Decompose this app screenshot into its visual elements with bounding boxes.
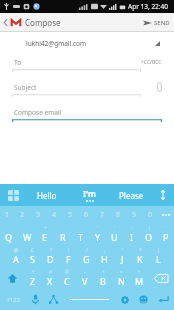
button[interactable]: ©: [58, 267, 76, 289]
button[interactable]: *: [24, 267, 41, 289]
button[interactable]: !: [59, 245, 77, 267]
button[interactable]: Subject: [12, 82, 162, 97]
button[interactable]: ': [89, 223, 106, 245]
staticText: 0: [148, 210, 153, 220]
button[interactable]: +: [36, 223, 54, 245]
staticText: A: [13, 253, 19, 265]
button[interactable]: `: [106, 223, 123, 245]
button[interactable]: ÷: [130, 267, 148, 289]
button[interactable]: 4: [46, 206, 62, 223]
button[interactable]: ~: [76, 267, 94, 289]
staticText: O: [145, 231, 153, 243]
staticText: ?123: [7, 296, 20, 304]
button[interactable]: Space: [62, 289, 116, 310]
button[interactable]: #: [41, 267, 58, 289]
button[interactable]: Compose email: [12, 107, 162, 122]
button[interactable]: (: [149, 245, 167, 267]
staticText: Compose email: [14, 108, 62, 117]
button[interactable]: 8: [110, 206, 126, 223]
staticText: X: [47, 275, 53, 287]
staticText: W: [23, 231, 32, 243]
button[interactable]: 0: [142, 206, 158, 223]
button[interactable]: ?123: [0, 289, 26, 310]
button[interactable]: 2: [15, 206, 30, 223]
staticText: /: [86, 247, 88, 253]
button[interactable]: *: [131, 245, 149, 267]
staticText: lukhi42@gmail.com: [26, 39, 87, 48]
button[interactable]: Q: [0, 223, 18, 245]
staticText: *: [32, 269, 35, 275]
button[interactable]: Keyboard themes: [0, 184, 26, 206]
staticText: ©: [65, 269, 69, 275]
button[interactable]: Settings: [116, 289, 134, 310]
button[interactable]: -: [123, 223, 140, 245]
button[interactable]: Please: [110, 184, 152, 206]
other: Choose account: [155, 41, 160, 46]
button[interactable]: To: [12, 57, 162, 72]
staticText: ?: [50, 247, 52, 253]
staticText: B: [100, 275, 106, 287]
button[interactable]: Shift: [0, 267, 24, 289]
staticText: £: [31, 247, 34, 253]
staticText: |: [148, 225, 151, 231]
staticText: F: [66, 253, 71, 265]
button[interactable]: 7: [94, 206, 110, 223]
button[interactable]: =: [112, 267, 130, 289]
button[interactable]: Hello: [26, 184, 68, 206]
staticText: 7: [100, 210, 105, 220]
button[interactable]: SEND: [139, 17, 174, 29]
button[interactable]: T: [72, 223, 89, 245]
button[interactable]: 6: [78, 206, 94, 223]
staticText: S: [30, 253, 35, 265]
staticText: *: [139, 247, 142, 253]
button[interactable]: Emoji: [134, 289, 152, 310]
staticText: L: [156, 253, 161, 265]
staticText: M: [135, 275, 144, 287]
button[interactable]: Delete: [148, 267, 174, 289]
button[interactable]: 5: [62, 206, 78, 223]
staticText: !: [68, 247, 70, 253]
button[interactable]: Handwriting: [44, 289, 62, 310]
staticText: U: [111, 231, 118, 243]
staticText: 6: [84, 210, 89, 220]
button[interactable]: I'm: [68, 184, 110, 206]
button[interactable]: ,: [95, 245, 113, 267]
button[interactable]: +: [94, 267, 112, 289]
button[interactable]: `: [157, 223, 174, 245]
button[interactable]: @: [7, 245, 24, 267]
staticText: +: [44, 225, 47, 231]
button[interactable]: Voice input: [26, 289, 44, 310]
other: Back: [3, 18, 8, 27]
button[interactable]: Enter: [152, 289, 174, 310]
staticText: `: [114, 225, 116, 231]
button[interactable]: lukhi42@gmail.com: [12, 39, 162, 48]
staticText: `: [165, 225, 167, 231]
staticText: +CC/BCC: [141, 59, 162, 66]
staticText: E: [42, 231, 48, 243]
button[interactable]: /: [77, 245, 95, 267]
button[interactable]: W: [18, 223, 36, 245]
staticText: Please: [119, 190, 144, 201]
button[interactable]: 9: [126, 206, 142, 223]
staticText: Z: [30, 275, 36, 287]
staticText: (: [158, 247, 160, 253]
staticText: Y: [95, 231, 101, 243]
button[interactable]: ': [113, 245, 131, 267]
staticText: V: [82, 275, 88, 287]
button[interactable]: 1: [0, 206, 15, 223]
button[interactable]: More symbols: [158, 206, 174, 223]
staticText: T: [78, 231, 84, 243]
staticText: Apr 13, 22:40: [128, 2, 169, 11]
button[interactable]: Back: [0, 15, 65, 30]
staticText: ': [97, 225, 99, 231]
button[interactable]: |: [140, 223, 157, 245]
button[interactable]: Expand suggestions: [152, 184, 174, 206]
staticText: 3: [36, 210, 41, 220]
staticText: -: [131, 225, 133, 231]
staticText: 8: [116, 210, 121, 220]
button[interactable]: £: [24, 245, 41, 267]
button[interactable]: ?: [41, 245, 59, 267]
button[interactable]: R: [54, 223, 72, 245]
button[interactable]: 3: [30, 206, 46, 223]
staticText: R: [60, 231, 66, 243]
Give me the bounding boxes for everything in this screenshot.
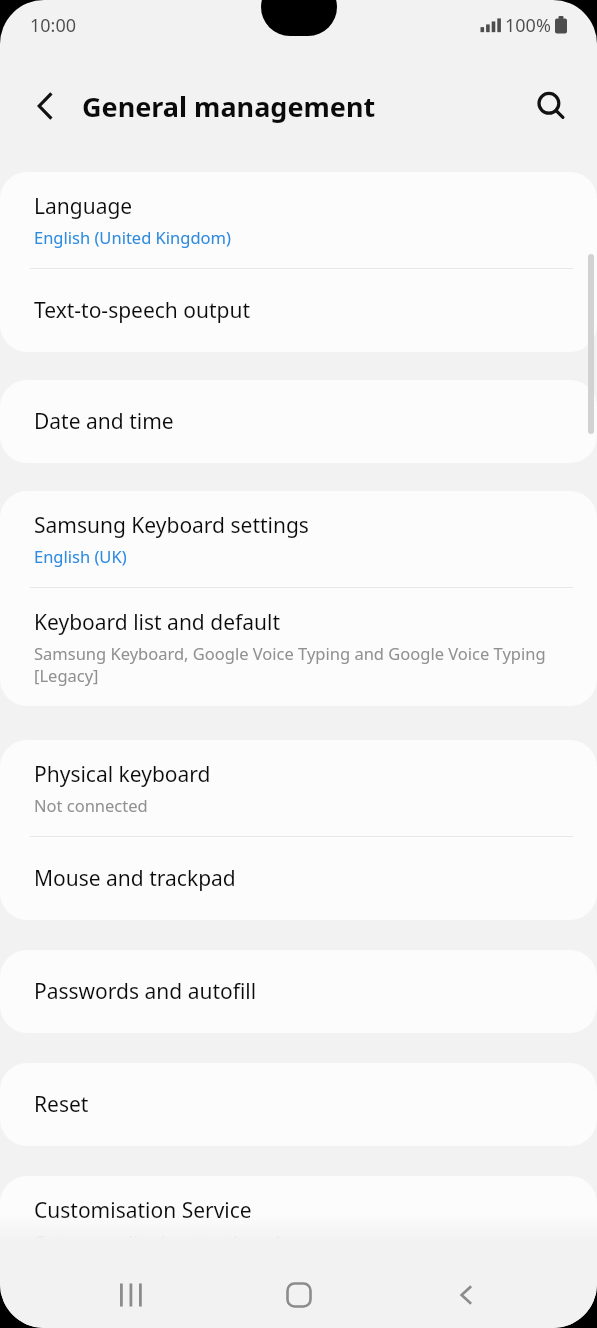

To do: When copying the listing, print each line exactly but leave out every picture.

Solution:
Decompose this app screenshot into its visual elements with bounding boxes.
button[interactable]: ©: [58, 267, 76, 289]
button[interactable]: *: [24, 267, 41, 289]
button[interactable]: !: [59, 245, 77, 267]
button[interactable]: Subject: [12, 82, 162, 97]
button[interactable]: ': [89, 223, 106, 245]
staticText: 0: [148, 210, 153, 220]
button[interactable]: +: [36, 223, 54, 245]
staticText: A: [13, 253, 19, 265]
button[interactable]: `: [106, 223, 123, 245]
button[interactable]: ÷: [130, 267, 148, 289]
button[interactable]: 4: [46, 206, 62, 223]
button[interactable]: ~: [76, 267, 94, 289]
staticText: O: [145, 231, 153, 243]
staticText: ?123: [7, 296, 20, 304]
button[interactable]: Space: [62, 289, 116, 310]
button[interactable]: #: [41, 267, 58, 289]
button[interactable]: Compose email: [12, 107, 162, 122]
button[interactable]: (: [149, 245, 167, 267]
staticText: Compose email: [14, 108, 62, 117]
button[interactable]: 8: [110, 206, 126, 223]
staticText: X: [47, 275, 53, 287]
staticText: W: [23, 231, 32, 243]
button[interactable]: 0: [142, 206, 158, 223]
button[interactable]: ?123: [0, 289, 26, 310]
button[interactable]: 2: [15, 206, 30, 223]
staticText: /: [86, 247, 88, 253]
button[interactable]: *: [131, 245, 149, 267]
staticText: lukhi42@gmail.com: [26, 39, 87, 48]
button[interactable]: Q: [0, 223, 18, 245]
staticText: *: [32, 269, 35, 275]
button[interactable]: Keyboard themes: [0, 184, 26, 206]
staticText: ©: [65, 269, 69, 275]
button[interactable]: Settings: [116, 289, 134, 310]
button[interactable]: -: [123, 223, 140, 245]
button[interactable]: Please: [110, 184, 152, 206]
other: Choose account: [155, 41, 160, 46]
button[interactable]: To: [12, 57, 162, 72]
staticText: ?: [50, 247, 52, 253]
staticText: B: [100, 275, 106, 287]
button[interactable]: Shift: [0, 267, 24, 289]
staticText: £: [31, 247, 34, 253]
staticText: |: [148, 225, 151, 231]
staticText: F: [66, 253, 71, 265]
button[interactable]: 7: [94, 206, 110, 223]
button[interactable]: =: [112, 267, 130, 289]
button[interactable]: Hello: [26, 184, 68, 206]
staticText: 7: [100, 210, 105, 220]
button[interactable]: SEND: [139, 17, 174, 29]
button[interactable]: T: [72, 223, 89, 245]
button[interactable]: 6: [78, 206, 94, 223]
staticText: S: [30, 253, 35, 265]
staticText: *: [139, 247, 142, 253]
button[interactable]: Emoji: [134, 289, 152, 310]
staticText: L: [156, 253, 161, 265]
staticText: M: [135, 275, 144, 287]
button[interactable]: Delete: [148, 267, 174, 289]
button[interactable]: 5: [62, 206, 78, 223]
staticText: !: [68, 247, 70, 253]
button[interactable]: Handwriting: [44, 289, 62, 310]
staticText: U: [111, 231, 118, 243]
staticText: 6: [84, 210, 89, 220]
button[interactable]: I'm: [68, 184, 110, 206]
button[interactable]: ,: [95, 245, 113, 267]
button[interactable]: +: [94, 267, 112, 289]
button[interactable]: `: [157, 223, 174, 245]
button[interactable]: @: [7, 245, 24, 267]
staticText: +: [44, 225, 47, 231]
button[interactable]: Voice input: [26, 289, 44, 310]
other: Back: [3, 18, 8, 27]
button[interactable]: Enter: [152, 289, 174, 310]
staticText: `: [114, 225, 116, 231]
button[interactable]: lukhi42@gmail.com: [12, 39, 162, 48]
staticText: `: [165, 225, 167, 231]
staticText: +CC/BCC: [141, 59, 162, 66]
staticText: E: [42, 231, 48, 243]
button[interactable]: /: [77, 245, 95, 267]
button[interactable]: W: [18, 223, 36, 245]
staticText: Please: [119, 190, 144, 201]
button[interactable]: 9: [126, 206, 142, 223]
staticText: Z: [30, 275, 36, 287]
staticText: (: [158, 247, 160, 253]
staticText: Y: [95, 231, 101, 243]
button[interactable]: ': [113, 245, 131, 267]
staticText: V: [82, 275, 88, 287]
button[interactable]: 1: [0, 206, 15, 223]
button[interactable]: More symbols: [158, 206, 174, 223]
staticText: T: [78, 231, 84, 243]
staticText: Apr 13, 22:40: [128, 2, 169, 11]
button[interactable]: Back: [0, 15, 65, 30]
staticText: ': [97, 225, 99, 231]
button[interactable]: |: [140, 223, 157, 245]
button[interactable]: Expand suggestions: [152, 184, 174, 206]
staticText: 3: [36, 210, 41, 220]
staticText: -: [131, 225, 133, 231]
staticText: 8: [116, 210, 121, 220]
button[interactable]: £: [24, 245, 41, 267]
button[interactable]: ?: [41, 245, 59, 267]
button[interactable]: R: [54, 223, 72, 245]
button[interactable]: 3: [30, 206, 46, 223]
staticText: R: [60, 231, 66, 243]
Give me the bounding boxes for everything in this screenshot.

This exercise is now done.